We now ask that question of ourselves.

There are a number of things that Savage Worlds as a core system chooses to model that are important to our setting, so let’s address those first:

 

  • Character growth is flexible and continuous. Point-buy systems are preferable to class-based systems for modeling the idea that people can learn a wide variety of things at any time in life. This sense of having many options to select from is important to the inventive ethos of the Steamscapes world. I like the feeling that there is more out there than your character will ever learn.
  • Heroes (and important villains) are different from other people. Savage Worlds is one of a small set of systems that mechanically distinguishes between the narratively important characters and “everyone else.” In an otherwise historical setting, this helps the players feel a sense of significance. It gives us a reason to follow their story in particular.
  • Sometimes things go crazy. The unpredictability of outcomes in Savage Worlds is useful for supporting the flavor of an alternative historical game. Sometimes readers (and writers) of history have this mistaken perception that events always progress in a logical and reasonable fashion, but more often than we think major events are influenced or decided by random chance. With its Aces and Wild Dice, Savage Worlds offers a model of how that can happen on a smaller scale, and that model then supports a broader perception of history as more chaotic.

Savage Worlds Logo

 

The explosion in the logo? That's the dice.

 

To this list, we add the elements that the Steamscapes setting rules are trying to model:

  • People have specialized knowledge and expertise. The unique Skills that we have added to each Professional Edge are important in modeling the idea that some understanding requires more intense training. Not everyone can have a particular esoteric knowledge, and that helps encourage distinctions between characters. This element exists slightly in conflict with the view that character growth is flexible and continuous, and that is intentional. We want players to feel two pulls in their progression - to learn many things as well as to specialize. We want the choice between those pulls to feel meaningful.
  • Innovation takes time. By building Edge Trees into the more scientific Professions, we model the concept that new ideas do not spring from the brain fully formed. Rather, they develop in progression from other ideas, sometimes quickly but sometimes gradually.
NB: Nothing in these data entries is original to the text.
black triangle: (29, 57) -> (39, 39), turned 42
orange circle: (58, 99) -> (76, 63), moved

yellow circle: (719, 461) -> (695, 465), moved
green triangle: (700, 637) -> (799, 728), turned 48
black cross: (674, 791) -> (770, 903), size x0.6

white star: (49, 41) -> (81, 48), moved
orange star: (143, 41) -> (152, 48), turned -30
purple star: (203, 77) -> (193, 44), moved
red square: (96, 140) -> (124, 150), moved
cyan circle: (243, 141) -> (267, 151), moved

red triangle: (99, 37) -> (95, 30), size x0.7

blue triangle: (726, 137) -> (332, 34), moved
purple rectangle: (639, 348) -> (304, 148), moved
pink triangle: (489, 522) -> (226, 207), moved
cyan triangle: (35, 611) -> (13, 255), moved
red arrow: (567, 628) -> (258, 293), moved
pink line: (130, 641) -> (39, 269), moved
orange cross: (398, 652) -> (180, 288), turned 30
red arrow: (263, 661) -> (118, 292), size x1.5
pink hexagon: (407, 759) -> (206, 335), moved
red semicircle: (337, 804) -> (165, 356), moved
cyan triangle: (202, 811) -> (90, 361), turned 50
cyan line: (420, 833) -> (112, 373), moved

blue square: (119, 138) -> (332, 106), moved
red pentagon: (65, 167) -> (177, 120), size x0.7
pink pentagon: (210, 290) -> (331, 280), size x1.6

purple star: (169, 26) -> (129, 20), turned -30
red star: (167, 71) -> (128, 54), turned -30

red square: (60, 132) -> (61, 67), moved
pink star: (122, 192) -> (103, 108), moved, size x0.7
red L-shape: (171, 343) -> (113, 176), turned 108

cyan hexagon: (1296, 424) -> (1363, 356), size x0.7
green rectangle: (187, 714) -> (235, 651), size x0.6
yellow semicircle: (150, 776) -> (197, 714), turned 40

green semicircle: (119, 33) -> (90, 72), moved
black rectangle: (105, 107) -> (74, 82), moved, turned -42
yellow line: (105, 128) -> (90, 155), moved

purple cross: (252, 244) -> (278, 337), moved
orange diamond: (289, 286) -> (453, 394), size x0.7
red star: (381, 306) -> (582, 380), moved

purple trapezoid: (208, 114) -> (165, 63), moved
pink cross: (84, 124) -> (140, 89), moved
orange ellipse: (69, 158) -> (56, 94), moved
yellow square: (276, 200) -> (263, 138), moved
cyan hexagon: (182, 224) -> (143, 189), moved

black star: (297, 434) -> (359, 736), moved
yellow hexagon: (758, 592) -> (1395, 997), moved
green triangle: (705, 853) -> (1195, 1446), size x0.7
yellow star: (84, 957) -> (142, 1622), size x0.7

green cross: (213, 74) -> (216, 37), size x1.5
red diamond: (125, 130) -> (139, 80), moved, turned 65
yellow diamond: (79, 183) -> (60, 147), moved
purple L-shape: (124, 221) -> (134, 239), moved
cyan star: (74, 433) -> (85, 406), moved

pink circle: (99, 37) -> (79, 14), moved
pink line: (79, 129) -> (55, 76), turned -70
This is an element that supports the historical realism of the setting and distinguishes it from more fantastical steampunk settings. Invention is not instant in real life, so it should not be instant in our game.
  • In a stratified society, there is always someone on the bottom. We have gone out of our way - through mechanics, fiction, and plot elements in our free adventures - to show how automatons have been inserted into the social structure of Steamscapes below everyone else. They are the objects of both subtle and overt prejudice, from shunning to insults to outright violence. This is a way to model the racist, classist, and sexist attitudes of the time without making any player feel targeted outside of the game context. Other prejudices still do exist in our setting to varying degrees, and players can certainly include them as much as they are comfortable. However, while other prejudices may be optional, the treatment of automatons is ever-present. We want players to deal with these issues, but we have given them a vehicle for abstraction so that it doesn’t have to be personal.

 

So the next time you are trying to explain why you do or do not like a particular game, consider examining this question. You may find that it reveals more useful information about your own preferences and play style. And if you are preparing to play or design a game, definitely ask yourself this question so that you can approach the process with a strong plan and realistic expectations.